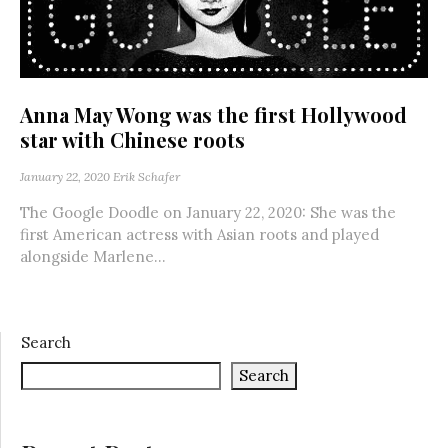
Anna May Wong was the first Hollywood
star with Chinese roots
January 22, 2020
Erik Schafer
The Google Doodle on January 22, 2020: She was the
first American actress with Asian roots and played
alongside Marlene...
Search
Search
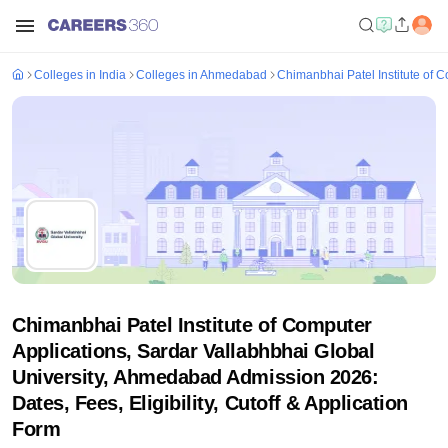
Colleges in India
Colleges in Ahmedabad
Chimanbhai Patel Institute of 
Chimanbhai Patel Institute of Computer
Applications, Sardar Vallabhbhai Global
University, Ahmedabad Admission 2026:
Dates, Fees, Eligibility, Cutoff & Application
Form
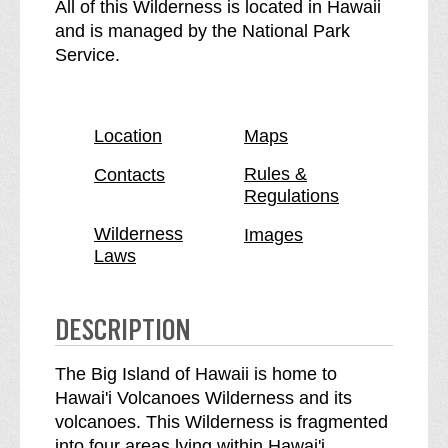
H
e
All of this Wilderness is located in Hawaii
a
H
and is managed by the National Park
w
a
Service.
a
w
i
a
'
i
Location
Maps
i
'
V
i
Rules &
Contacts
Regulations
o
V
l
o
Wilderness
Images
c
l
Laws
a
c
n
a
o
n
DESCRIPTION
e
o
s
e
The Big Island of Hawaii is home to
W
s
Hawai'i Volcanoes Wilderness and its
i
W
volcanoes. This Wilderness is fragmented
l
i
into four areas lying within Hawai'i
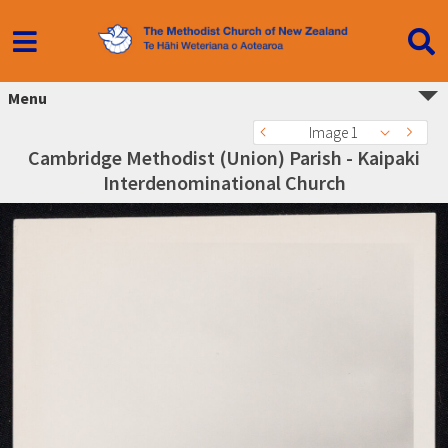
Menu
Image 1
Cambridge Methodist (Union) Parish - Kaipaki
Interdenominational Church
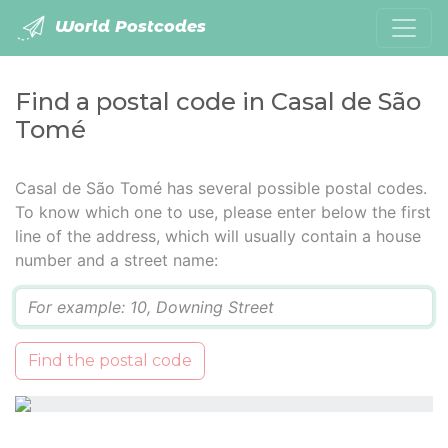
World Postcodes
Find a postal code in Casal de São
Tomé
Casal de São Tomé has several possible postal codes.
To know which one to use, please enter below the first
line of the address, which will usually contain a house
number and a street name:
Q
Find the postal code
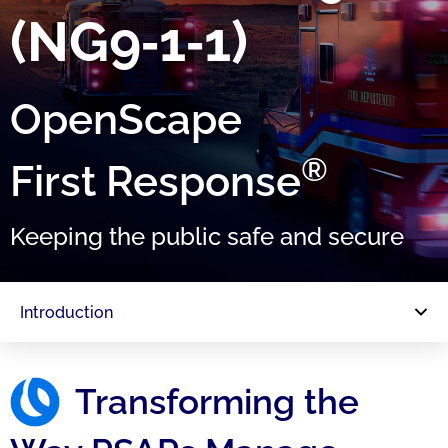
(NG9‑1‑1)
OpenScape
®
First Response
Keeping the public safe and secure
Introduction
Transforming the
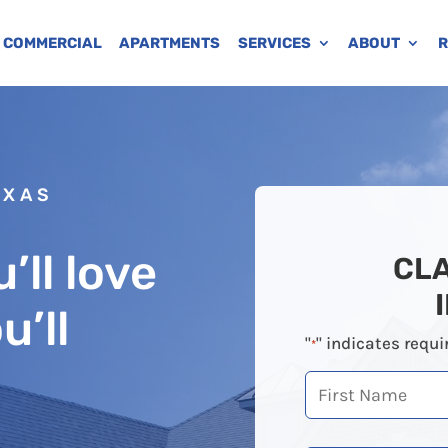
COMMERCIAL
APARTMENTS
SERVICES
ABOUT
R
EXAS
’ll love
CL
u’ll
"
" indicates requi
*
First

TASK INSTRUCTIONS
All of the entries above should be retyped exactly, with the pictures left out.

RESULT
Anna May Wong was the first Hollywood
star with Chinese roots
January 22, 2020
Erik Schafer
The Google Doodle on January 22, 2020: She was the
first American actress with Asian roots and played
alongside Marlene...
Search
Search
Colleges in India
Colleges in Ahmedabad
Chimanbhai Patel Institute of 
Chimanbhai Patel Institute of Computer
Applications, Sardar Vallabhbhai Global
University, Ahmedabad Admission 2026:
Dates, Fees, Eligibility, Cutoff & Application
Form
H
e
All of this Wilderness is located in Hawaii
a
H
and is managed by the National Park
w
a
Service.
a
w
i
a
'
i
Location
Maps
i
'
V
i
Rules &
Contacts
Regulations
o
V
l
o
Wilderness
Images
c
l
Laws
a
c
n
a
o
n
DESCRIPTION
e
o
s
e
The Big Island of Hawaii is home to
W
s
Hawai'i Volcanoes Wilderness and its
i
W
volcanoes. This Wilderness is fragmented
l
i
into four areas lying within Hawai'i
Menu
Image 1
Cambridge Methodist (Union) Parish - Kaipaki
Interdenominational Church
World Postcodes
Find a postal code in Casal de São
Tomé
Casal de São Tomé has several possible postal codes.
To know which one to use, please enter below the first
line of the address, which will usually contain a house
number and a street name:
Q
Find the postal code
(NG9‑1‑1)
OpenScape
®
First Response
Keeping the public safe and secure
Introduction
Transforming the
COMMERCIAL
APARTMENTS
SERVICES
ABOUT
R
EXAS
’ll love
CL
u’ll
"
" indicates requi
*
First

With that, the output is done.